Blogroll
Pros and Cons of Various Annuities
September 25, 2009
Seniors normally use annuities after they have retired if they wish to receive money for a predetermined amount of time where the income tax burden has been put off. As with any sort of investment, research is important, especially when such a potentially large amount of money is involved, after all, you don’t want to be taken by surprise with hidden clauses. For a lot of people, a large amount of their lives is spent in retirement, in fact anything up to a third now that so many are living into their 80’s and beyond.
Being aware of the good and bad points of annuities is important.
Once you’ve invested what you can afford in your 401K, Roth IRA and Traditional IRA, an annuity is one other choice for tax deferred payments to be made when you retire. Annuities are attractive to people as they have the dual benefit of giving back a good income plus the tax on them is postponed. The tax benefits can be wiped out with high fees and this is one of the cons that needs to be considered. There are setup and admin fees to be aware of and if you need the cash sooner than you anticipated, there are what’s called, “surrender fees” that are, not surprisingly, pricey.
It does not take long for these fees to mount up.
Your choice of annuity will depend on your level of knowledge of these fees.
One option is to have a reverse annuity mortgage that lets you to remove funds (tax free), although this is actually borrowed and the value of the mortgage will be used to reclaim this at a later stage. For seniors who wish to carry on enjoying their lives as they did before, this alternative within an annuity can be very valuable. Personal and medical costs can always arise and this facility will give low income seniors with a tax free fiscal aid and stability for the rest of their lives.

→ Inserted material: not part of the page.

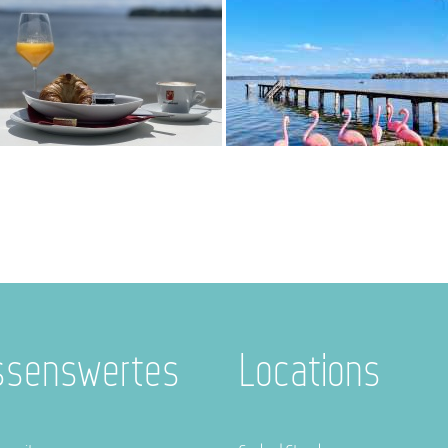
ssenswertes
Locations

In a reverse mortgage annuity situation however, on the death of the plan holder, the lender will get control of their property and is something you need to be mindful of. Another downside is that the stipulations for a reverse annuity mortgage are strict where banking companies are involved. As there are so many conditions, particularly when the policy holder of a reverse annuity mortgage dies, it is essential they carefully study the small print in detail.
If you would like to know more about annuities good and bad points, in an effort to work out if an annuity is the right choice for your retirement fiscal planning, you should ask the advice of a qualified financial planner. A financial planning professional will be able to explain the benefits and potential drawbacks in layman’s terms, with the focus based on your personal needs.